▽
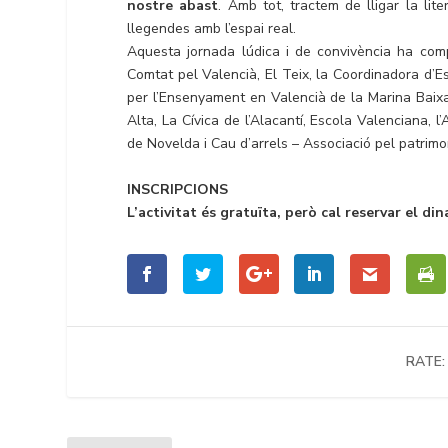
nostre abast
. Amb tot, tractem de lligar la lit
llegendes amb l’espai real.
Aquesta jornada lúdica i de convivència ha comp
Comtat pel Valencià, El Teix, la Coordinadora d’
per l’Ensenyament en Valencià de la Marina Baix
Alta, La Cívica de l’Alacantí, Escola Valenciana, l
de Novelda i Cau d’arrels – Associació pel patrimoni
INSCRIPCIONS
L’activitat és gratuïta, però cal reservar el di
RATE:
△
## Task description
All of the material above is to be copied exactly, with no pictures.

## Response
nostre abast
. Amb tot, tractem de lligar la lit
llegendes amb l’espai real.
Aquesta jornada lúdica i de convivència ha comp
Comtat pel Valencià, El Teix, la Coordinadora d’
per l’Ensenyament en Valencià de la Marina Baix
Alta, La Cívica de l’Alacantí, Escola Valenciana, l
de Novelda i Cau d’arrels – Associació pel patrimoni
INSCRIPCIONS
L’activitat és gratuïta, però cal reservar el di
RATE:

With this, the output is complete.